In the characteristic p case, wikipedia tells me that over (F_3), an elliptic curve has height 2 iff its j-invariant = 0 in (F_3).

So an example of a height 2 curve in (F_3) is (y^2 = x^3 + x) whereas (y^2 = x^3 + x^2 + x) is height 1. This is a stupid example for putting a parameter t can be put on an elliptic curve so that it goes from a height 1 to height 2 case.

Here we could put t as the coefficient of (x^2), as in: (y^2 = x^3 + tx^2 + x)

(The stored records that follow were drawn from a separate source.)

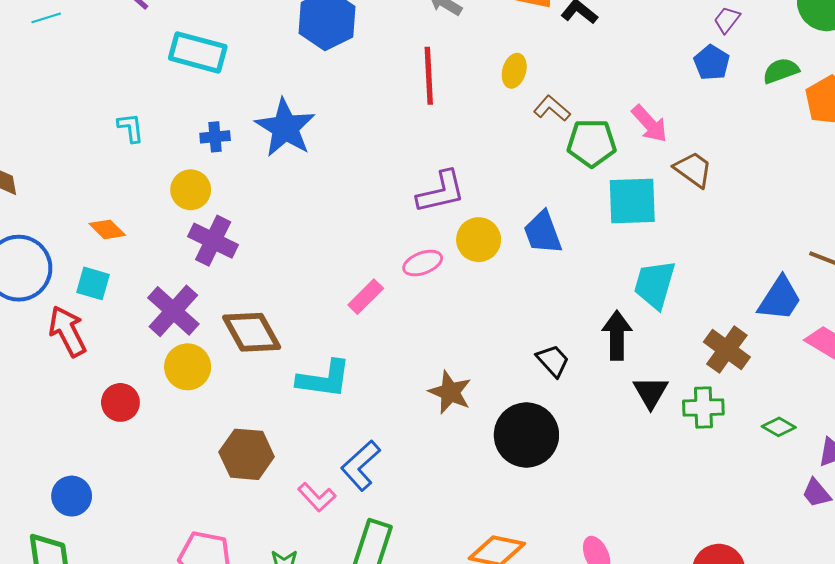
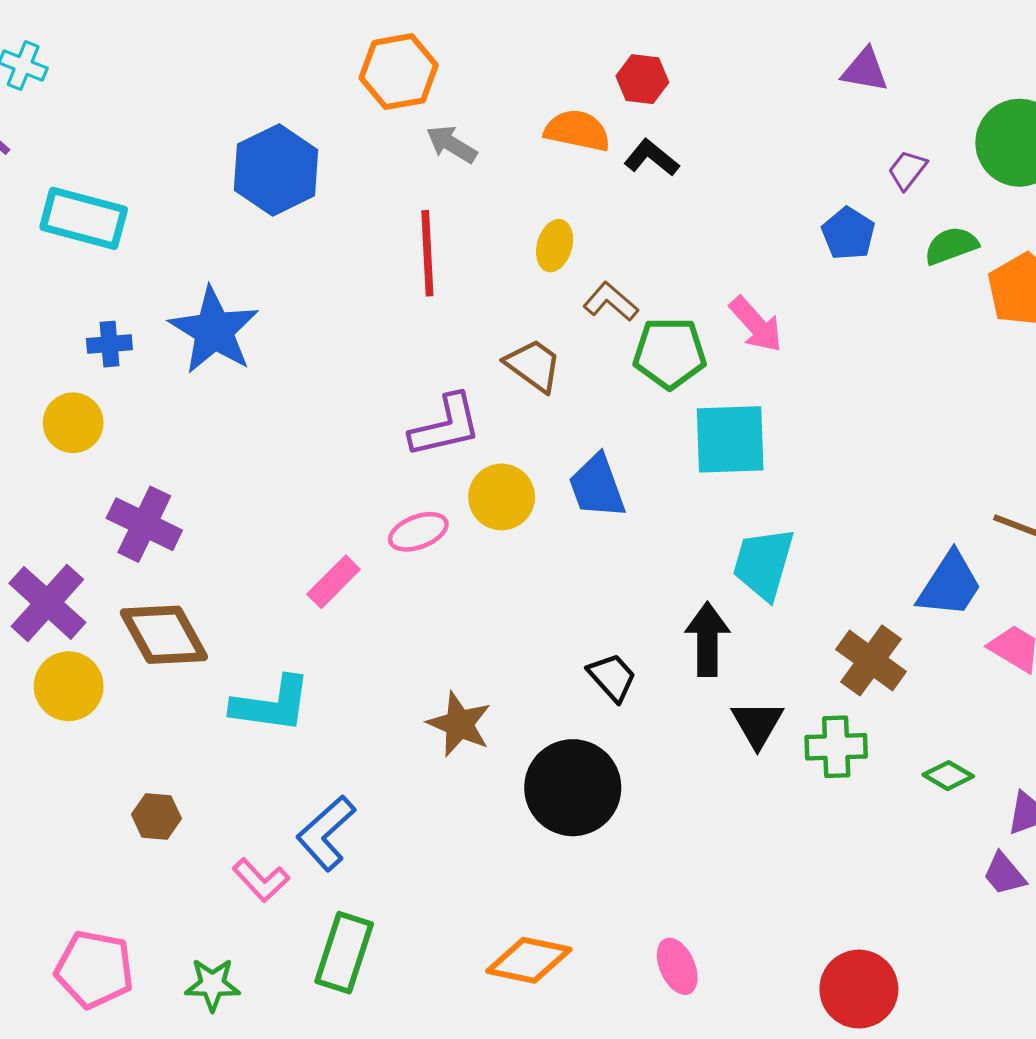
purple trapezoid: (727, 20) -> (907, 170), moved
brown trapezoid: (693, 169) -> (533, 365), moved
purple cross: (213, 241) -> (144, 524), moved
brown hexagon: (247, 454) -> (156, 816), size x0.6

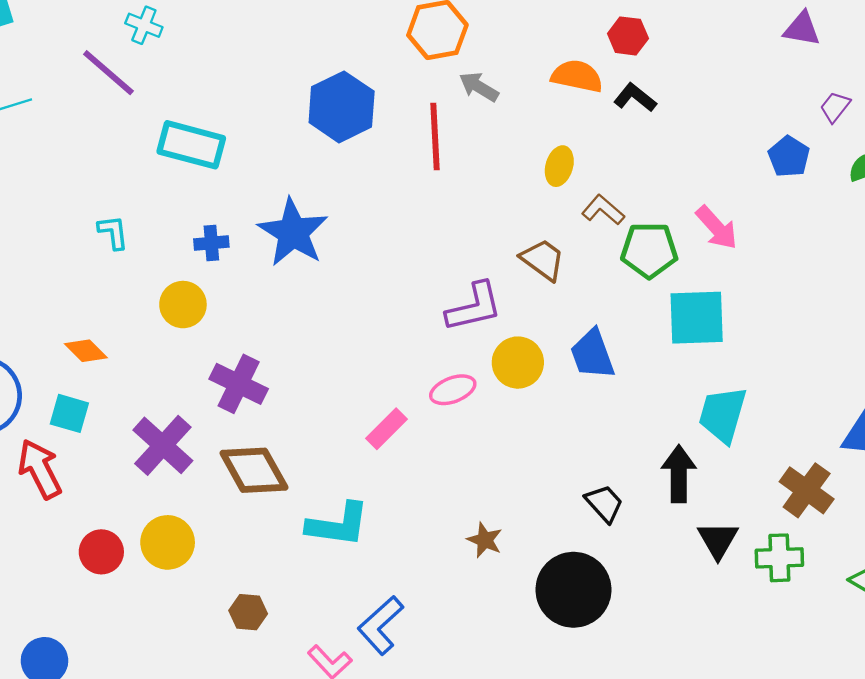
red line: (427, 253) -> (435, 136), moved
yellow circle: (69, 686) -> (168, 542), moved
brown star: (459, 724) -> (485, 540), size x0.7

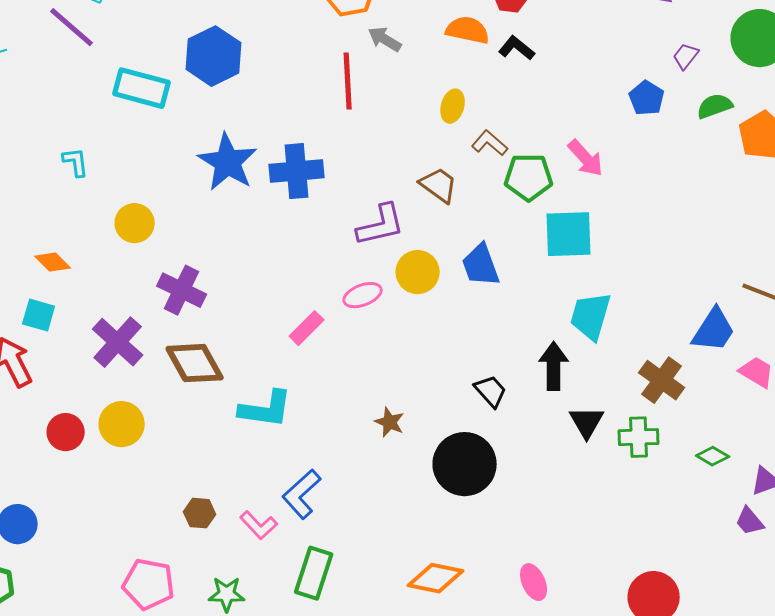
blue hexagon: (342, 107) -> (214, 56), moved
blue cross: (211, 243) -> (297, 171), moved, size x1.8
brown hexagon: (248, 612) -> (200, 513), moved

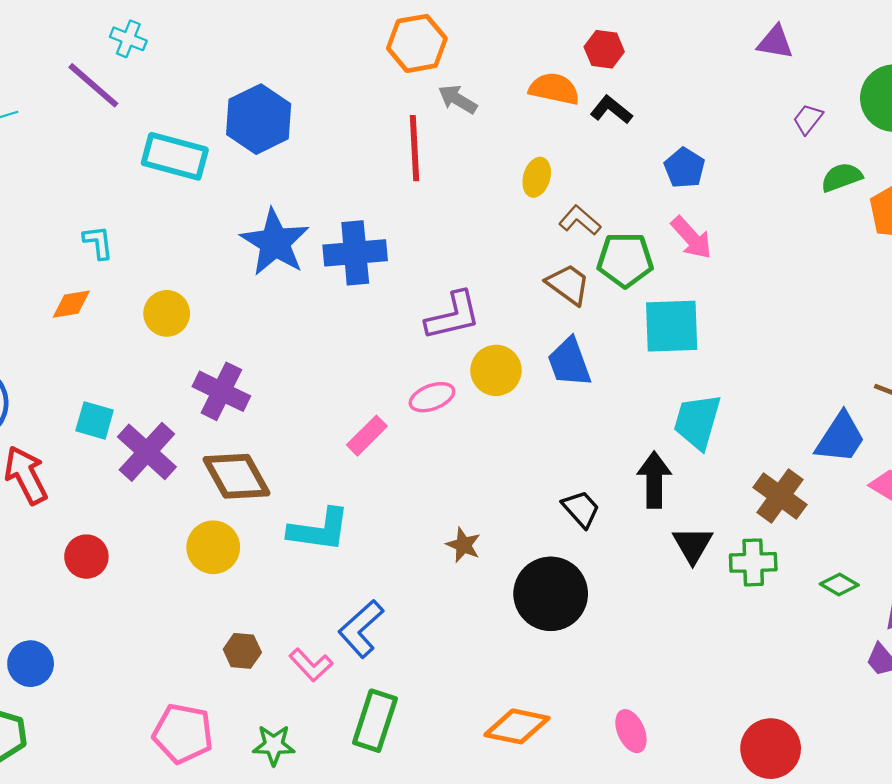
blue pentagon: (647, 98) -> (684, 168), moved
brown trapezoid: (439, 185) -> (568, 284), moved
orange diamond: (53, 262) -> (71, 304), moved, turned -54
cyan square: (39, 315) -> (95, 420), moved
yellow circle: (122, 424) -> (213, 547), moved

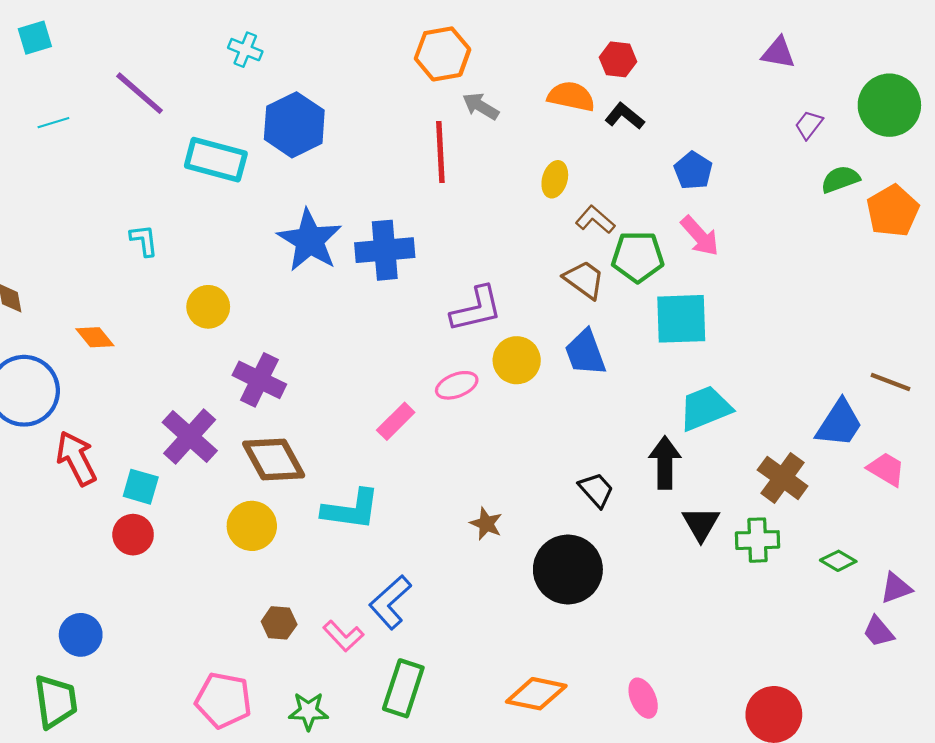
cyan cross: (128, 39) -> (245, 50), moved
orange diamond: (71, 304) -> (95, 337), moved, turned 60
cyan square: (95, 420) -> (141, 487), moved
cyan trapezoid: (697, 422) -> (705, 408), turned 52

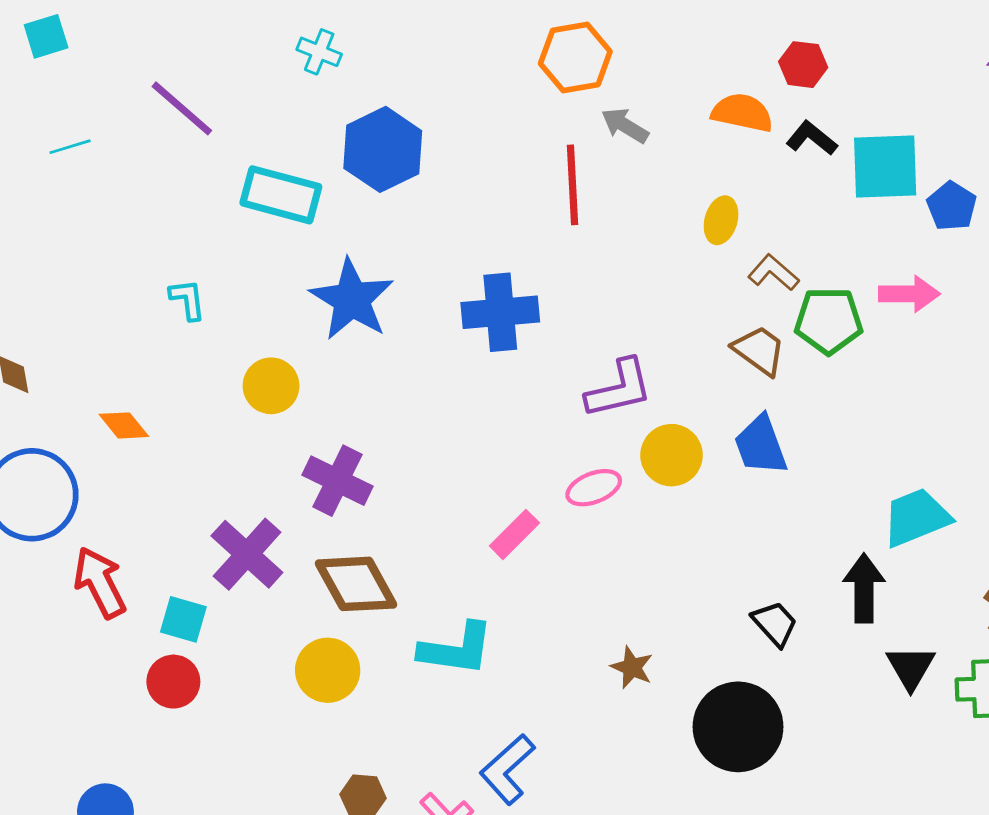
blue pentagon: (693, 171) -> (952, 206), moved
pink arrow: (700, 236) -> (909, 294), turned -48
blue star: (310, 240) -> (352, 299), moved
cyan square: (681, 319) -> (885, 166), moved

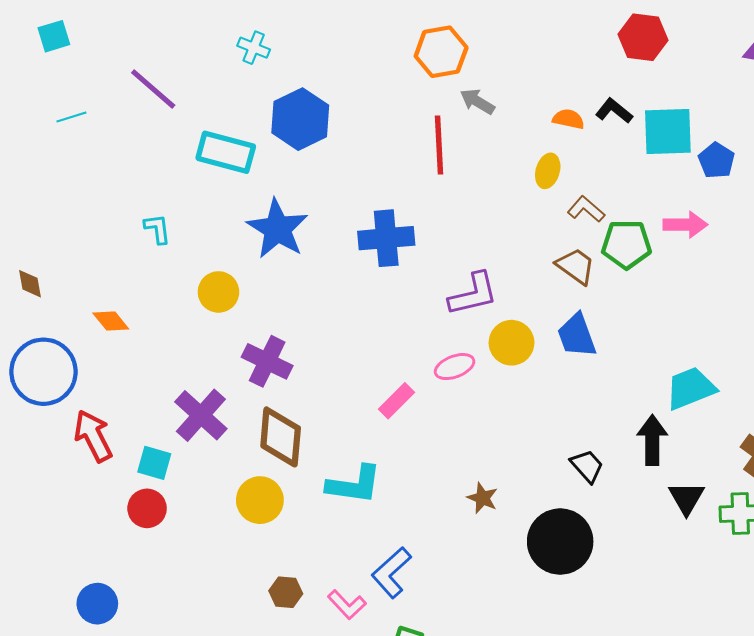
red hexagon: (803, 65) -> (643, 37), moved, size x1.4
orange semicircle: (742, 113) -> (568, 119), moved, size x0.7
brown diamond: (356, 584) -> (281, 437), turned 34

A slightly more general form for such contractions, assuming that all elliptic curves have an affine model like (y^2 = x(x-1)(x-\lambda)) (I don’t understand how this works yet), we could take an elliptic curve and add (x(x-1)t), and for some value of t, it should be supersingular.

(y^2 = x(x-1)(x-\lambda)) (= x^3 + (1-\lambda)x^3 + \lambda x)

and so when we add (x^2t + xt) to one side then (y^2=x^3 + (1-\lambda+t)x^2 + (\lambda-t)x).

How do I do this more generally over any field that we might care to put an elliptic curve over? Does this give us the ability to define group contractions over the whole moduli stack?

Thanks to Achim Krause for speaking with me about the complex case, Alex Mennen for suggesting that we add (x(x-1)t), Laurens Gunnarsen for explaining the concept of a group contraction, and Aaron Slipper for urging me to ask Laurens to explain the concept of a group contraction. All errors are mine alone.